UK ranks among lowest in Europe for Statutory Maternity Pay

Only mothers in Ireland and Slovakia receive less.

British working mums receive one of the lowest levels of “decently paid” maternity leave in Europe, according to new research by the TUC.

The UK ranks 22nd out of 24 European countries that offer statutory maternity leave, with only mothers in Ireland and Slovakia receiving less. In fact, women in these countries receive no “decently paid” leave at all. The trade union body defines “decently paid” as two thirds of a woman’s salary or more than £840 per month.

Female employees in the UK receive the equivalent of 90% of their salary for the first six weeks after their child’s birth. The figure then falls to £140 per week, or 90% of their wage if the latter is lower, for the next 33 weeks, and have tax and national insurance deducted. They receive no statutory pay at all after 39 weeks.

But most European countries are much more generous. Croatia provides six months’ of decently paid leave, while Poland, Hungary and the Czech Republic offer more than four months’.

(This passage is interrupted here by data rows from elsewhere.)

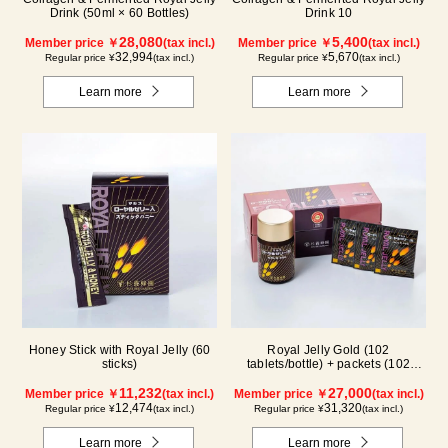
Drink (50ml × 60 Bottles)
Drink 10
28,080
5,400
Member price ￥
(tax incl.)
Member price ￥
(tax incl.)
32,994
5,670
Regular price ¥
(tax incl.)
Regular price ¥
(tax incl.)
Learn more
Learn more
Honey Stick with Royal Jelly (60
Royal Jelly Gold (102
sticks)
tablets/bottle) + packets (102
tablets/ packets) - 2-pack
11,232
27,000
Member price ￥
(tax incl.)
Member price ￥
(tax incl.)
12,474
31,320
Regular price ¥
(tax incl.)
Regular price ¥
(tax incl.)
Learn more
Learn more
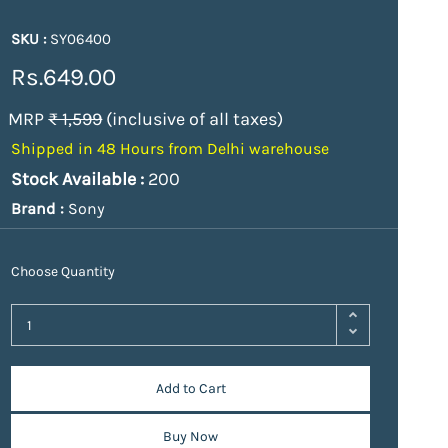
SKU :
SY06400
Rs.649.00
MRP
₹ 1,599
(inclusive of all taxes)
Shipped in 48 Hours from Delhi warehouse
Stock Available :
200
Brand :
Sony
Choose Quantity
Add to Cart
Buy Now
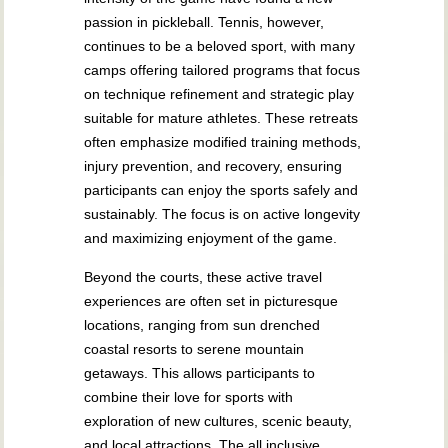
passion in pickleball. Tennis, however,
continues to be a beloved sport, with many
camps offering tailored programs that focus
on technique refinement and strategic play
suitable for mature athletes. These retreats
often emphasize modified training methods,
injury prevention, and recovery, ensuring
participants can enjoy the sports safely and
sustainably. The focus is on active longevity
and maximizing enjoyment of the game.
Beyond the courts, these active travel
experiences are often set in picturesque
locations, ranging from sun drenched
coastal resorts to serene mountain
getaways. This allows participants to
combine their love for sports with
exploration of new cultures, scenic beauty,
and local attractions. The all inclusive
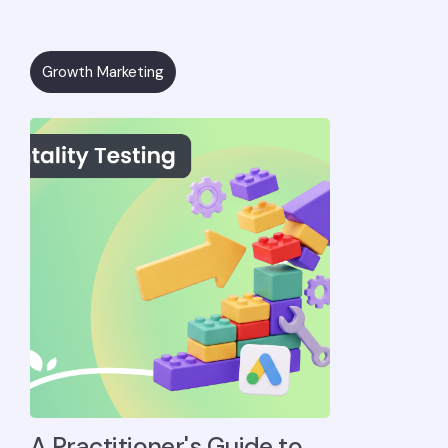
Growth Marketing
A Practitioner's Guide to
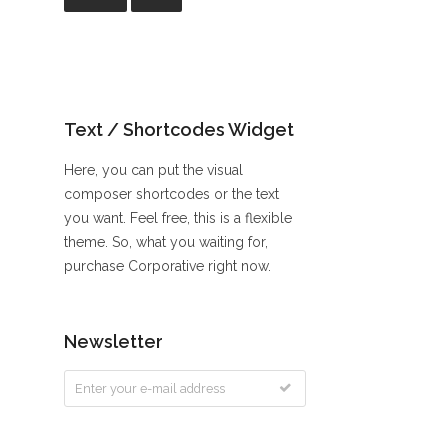
Text / Shortcodes Widget
Here, you can put the visual
composer shortcodes or the text
you want. Feel free, this is a flexible
theme. So, what you waiting for,
purchase Corporative right now.
Newsletter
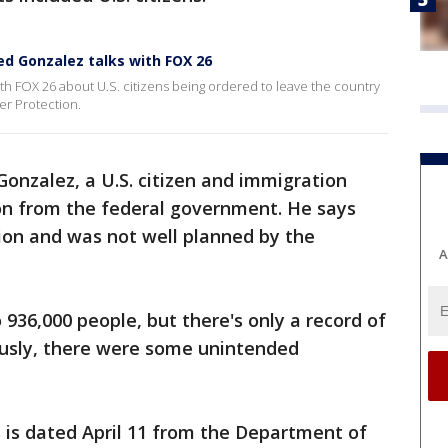
ed Gonzalez talks with FOX 26
h FOX 26 about U.S. citizens being ordered to leave the country
er Protection.
onzalez, a U.S. citizen and immigration
ion from the federal government. He says
ion and was not well planned by the
A
 936,000 people, but there's only a record of
ously, there were some unintended
 is dated April 11 from the Department of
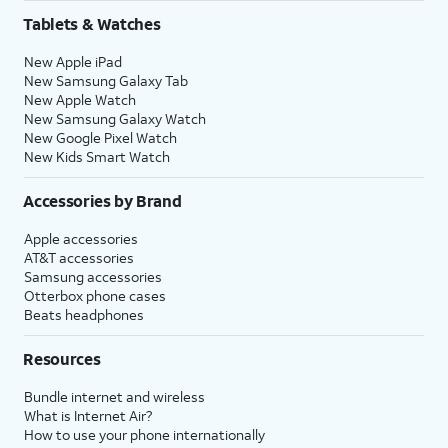
Tablets & Watches
New Apple iPad
New Samsung Galaxy Tab
New Apple Watch
New Samsung Galaxy Watch
New Google Pixel Watch
New Kids Smart Watch
Accessories by Brand
Apple accessories
AT&T accessories
Samsung accessories
Otterbox phone cases
Beats headphones
Resources
Bundle internet and wireless
What is Internet Air?
How to use your phone internationally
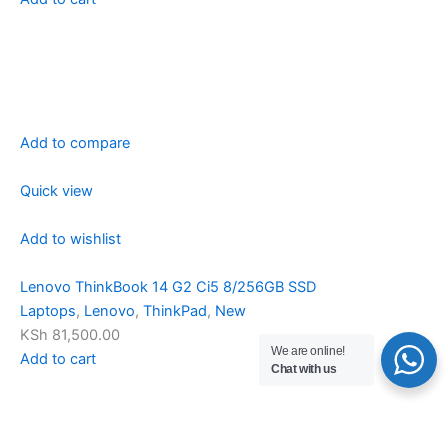
Add to compare
Quick view
Add to wishlist
Lenovo ThinkBook 14 G2 Ci5 8/256GB SSD
Laptops
,
Lenovo
,
ThinkPad
,
New
KSh 81,500.00
We are online!
Add to cart
Chat with us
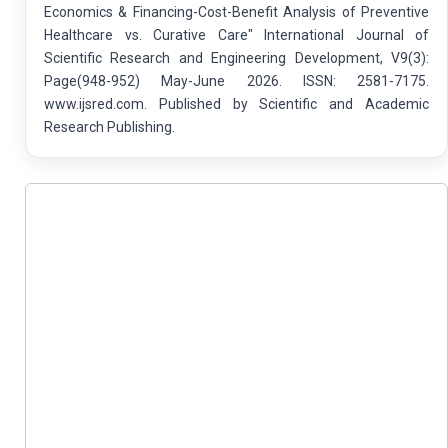
Economics & Financing-Cost-Benefit Analysis of Preventive
Healthcare vs. Curative Care" International Journal of
Scientific Research and Engineering Development, V9(3):
Page(948-952) May-June 2026. ISSN: 2581-7175.
www.ijsred.com. Published by Scientific and Academic
Research Publishing.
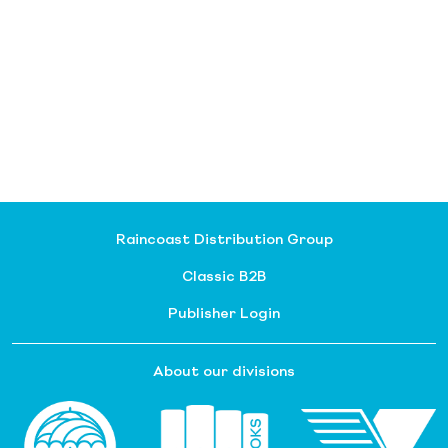
Raincoast Distribution Group
Classic B2B
Publisher Login
About our divisions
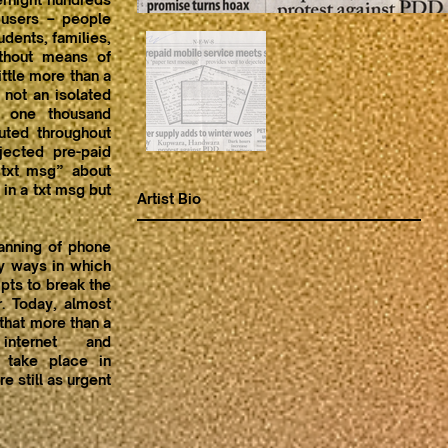
 users – people
dents, families,
ithout means of
ttle more than a
 not an isolated
d one thousand
uted throughout
ejected pre-paid
 txt msg” about
 in a txt msg but
Artist Bio
anning of phone
ny ways in which
mpts to break the
r. Today, almost
 that more than a
nternet and
 take place in
e still as urgent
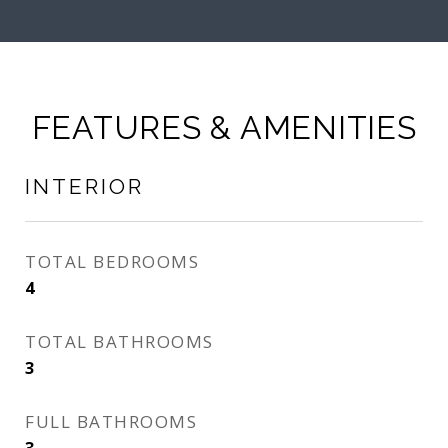
FEATURES & AMENITIES
INTERIOR
TOTAL BEDROOMS
4
TOTAL BATHROOMS
3
FULL BATHROOMS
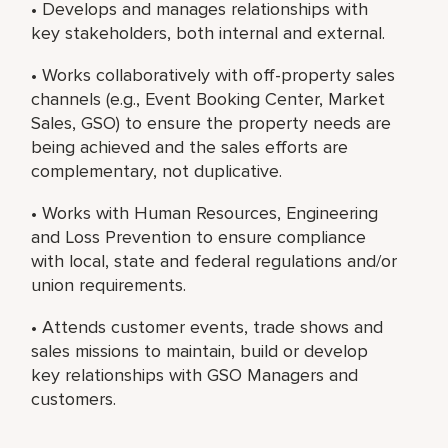
• Develops and manages relationships with
key stakeholders, both internal and external.
• Works collaboratively with off-property sales
channels (e.g., Event Booking Center, Market
Sales, GSO) to ensure the property needs are
being achieved and the sales efforts are
complementary, not duplicative.
• Works with Human Resources, Engineering
and Loss Prevention to ensure compliance
with local, state and federal regulations and/or
union requirements.
• Attends customer events, trade shows and
sales missions to maintain, build or develop
key relationships with GSO Managers and
customers.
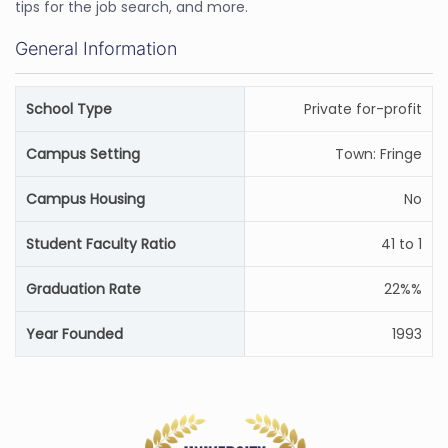
tips for the job search, and more.
General Information
School Type
Private for-profit
Campus Setting
Town: Fringe
Campus Housing
No
Student Faculty Ratio
41 to 1
Graduation Rate
22%%
Year Founded
1993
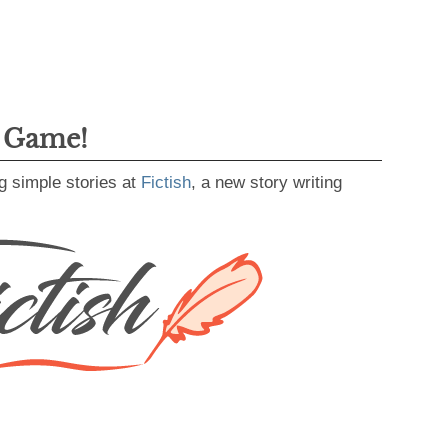
g Game!
g simple stories at
Fictish
, a new story writing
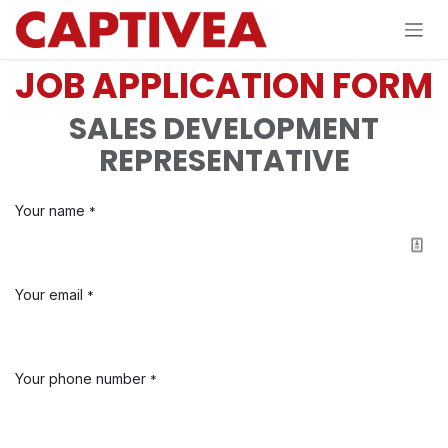
Skip to Content
JOB APPLICATION FORM
SALES DEVELOPMENT
REPRESENTATIVE
Your name
*
Your email
*
Your phone number
*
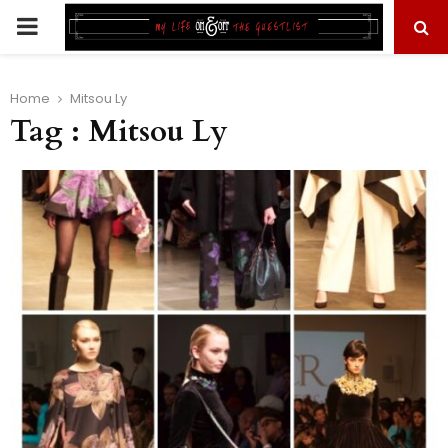
PRIMARY
MENU
Home
Mitsou Ly
Tag : Mitsou Ly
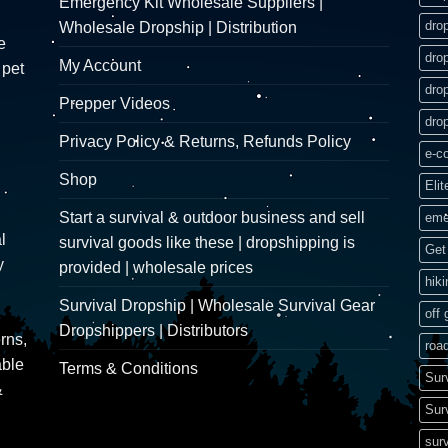
Emergency Kit Wholesale Suppliers |
dro
Wholesale Dropship | Distribution
e
dro
My Account
 pet
dro
Prepper Videos
dro
Privacy Policy & Returns, Refunds Policy
e-c
Shop
Elit
Start a survival & outdoor business and sell
eme
l
survival goods like these | dropshipping is
Get 
y
provided | wholesale prices
hik
Survival Dropship | Wholesale Survival Gear
off 
Dropshippers | Distributors
rns,
road
able
Terms & Conditions
Sur
&
Sur
surv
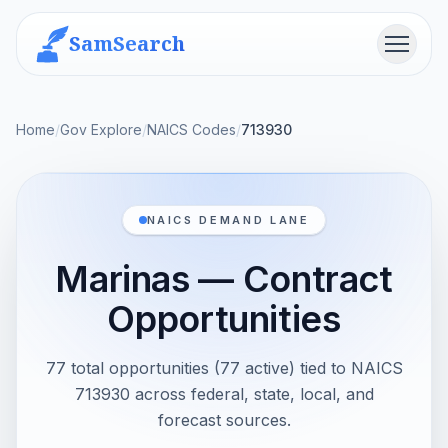
SamSearch
Menu
Home
/
Gov Explore
/
NAICS Codes
/
713930
NAICS DEMAND LANE
Marinas — Contract
Opportunities
77 total opportunities (77 active) tied to NAICS
713930 across federal, state, local, and
forecast sources.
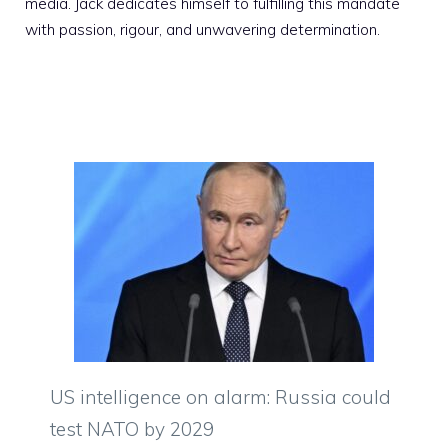
media. Jack dedicates himself to fulfilling this mandate
with passion, rigour, and unwavering determination.
US intelligence on alarm: Russia could
test NATO by 2029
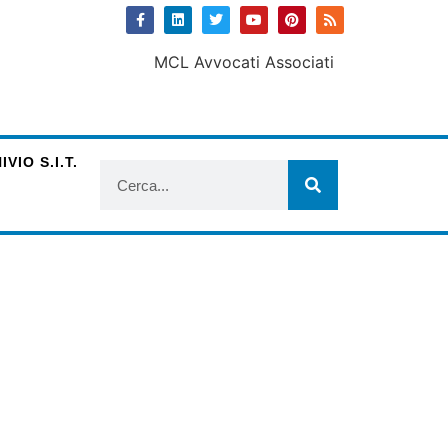
VIO S.I.T.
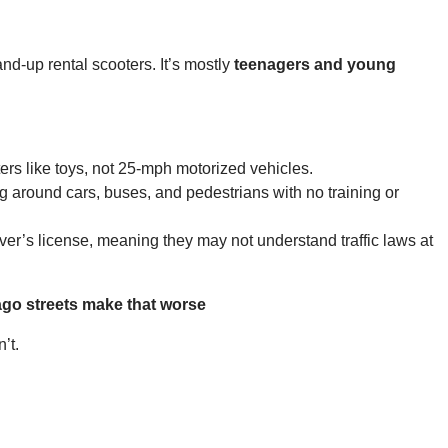
d-up rental scooters. It’s mostly
teenagers and young
ters like toys, not 25-mph motorized vehicles.
g around cars, buses, and pedestrians with no training or
ver’s license, meaning they may not understand traffic laws at
ago streets make that worse
’t.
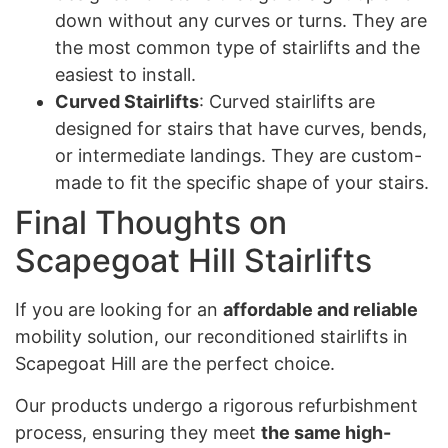
down without any curves or turns. They are
the most common type of stairlifts and the
easiest to install.
Curved Stairlifts
: Curved stairlifts are
designed for stairs that have curves, bends,
or intermediate landings. They are custom-
made to fit the specific shape of your stairs.
Final Thoughts on
Scapegoat Hill Stairlifts
If you are looking for an
affordable and reliable
mobility solution, our reconditioned stairlifts in
Scapegoat Hill are the perfect choice.
Our products undergo a rigorous refurbishment
process, ensuring they meet
the same high-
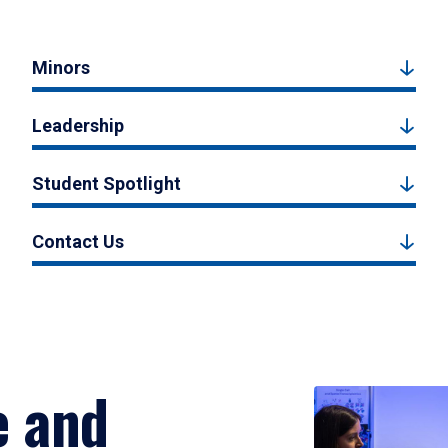
Minors
Leadership
Student Spotlight
Contact Us
e and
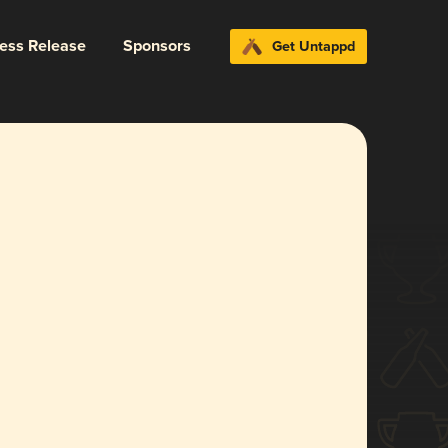
ress Release
Sponsors
Get Untappd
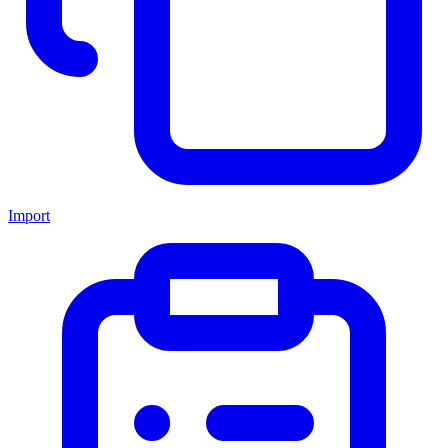
Import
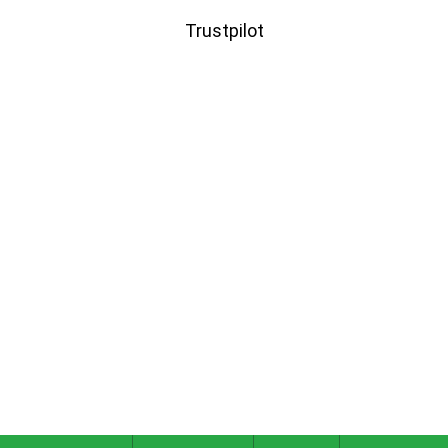
Trustpilot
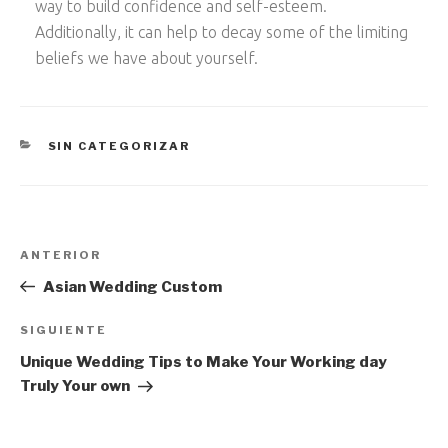
way to build confidence and self-esteem.
Additionally, it can help to decay some of the limiting
beliefs we have about yourself.
CATEGORÍAS
SIN CATEGORIZAR
Navegación
Entrada
ANTERIOR
de
anterior:
Asian Wedding Custom
entradas
Siguiente
SIGUIENTE
entrada
Unique Wedding Tips to Make Your Working day
Truly Your own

The TUC’s general secretary Frances O’Grady called on the government to increase statutory maternity pay and other maternity allowances to the same level as the minimum wage.

“The UK is in the relegation zone when it comes to decently paid maternity leave,” she said. “Many European countries offer decent support to new mums, but lots of parents here are forced back to work early to pay the bills.”

Ross Bragg, a director at charity Maternity Action, agreed. “The UK stands out as having a relatively long period of maternity leave but a relatively low amount of pay….it drops off very quickly. And the beginning of the maternity leave is exactly when it is most useful.”

But the Department for Work and Pensions attested: “The truth is the UK’s maternity system is one of the most generous in the world, and most mothers can take up to 39 weeks of guaranteed pay. This is nearly three times the EU minimum requirement of 14 weeks.”